Minhyuk'un yanında oturan Shownu ona döndüğündeyse oturduğu yerde dikleşti. Shownu'ya baş selamı verirken eli ayağı birbirine dolanmıştı sanki. Gerçekten, Minhyuk'u kesmeye çalışırken yakalanmak iğrenç bir şeydi. Bir de üstüne onu beğenen birine yakalanmak...Kendini pataklamak istedi. Shownu'ya karşı mahcup hissediyordu.

Neyse ki Changkyun konuşmaya başlamıştı, kendini dövmeyi biraz daha sonraya bıraktı.

"Yeniden tanışmayı basit birşey olarak görmüyorum. Yani, sana neler yapabileceğini bildiğin birine tekrar saf bir güven beslemek...saçma değil mi?"

Babasına bakmamaya çalışırken Jooheon'la göz teması kurdu. Her dayanamayacağını hissettiğinde Jooheon'a bakıyordu zaten. Bu da kendini rahatlatmanın oldukça değişik bir yöntemi olmalıydı.

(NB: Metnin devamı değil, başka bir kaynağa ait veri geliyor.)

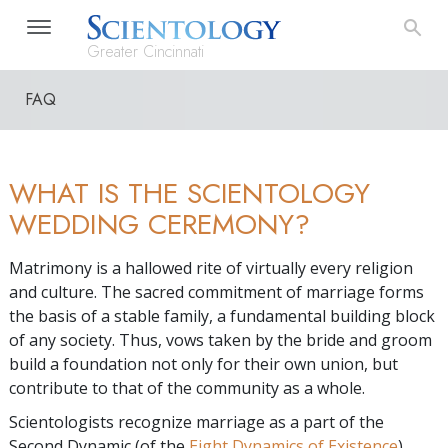
Greater Cincinnati
FAQ
WHAT IS THE SCIENTOLOGY
WEDDING CEREMONY?
Matrimony is a hallowed rite of virtually every religion
and culture. The sacred commitment of marriage forms
the basis of a stable family, a fundamental building block
of any society. Thus, vows taken by the bride and groom
build a foundation not only for their own union, but
contribute to that of the community as a whole.
Scientologists recognize marriage as a part of the
Second Dynamic (of the
Eight Dynamics of Existence
).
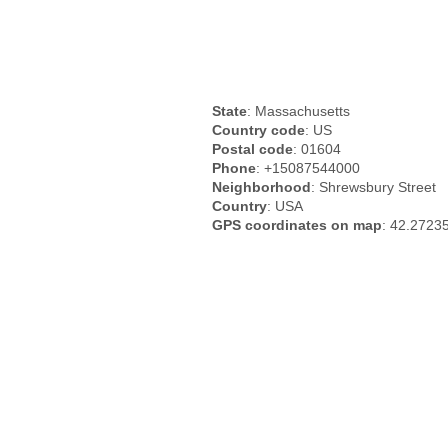
State
: Massachusetts
Country code
: US
Postal code
: 01604
Phone
: +15087544000
Neighborhood
: Shrewsbury Street
Country
: USA
GPS coordinates on map
: 42.2723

   Jooheon bir süre Changkyun'un gözlerinin içine baktı ama salonla ilgilenmesi gerekiyordu. İzleyicilere döndüğünde Hyungwonla göz göze geldi ve gülümsedi. Bütün konferans boyunca oldukça sessiz kalmıştı o çocuk, Jooheon Hoseok kötü birşeyler yapıyor diye endişeleniyordu.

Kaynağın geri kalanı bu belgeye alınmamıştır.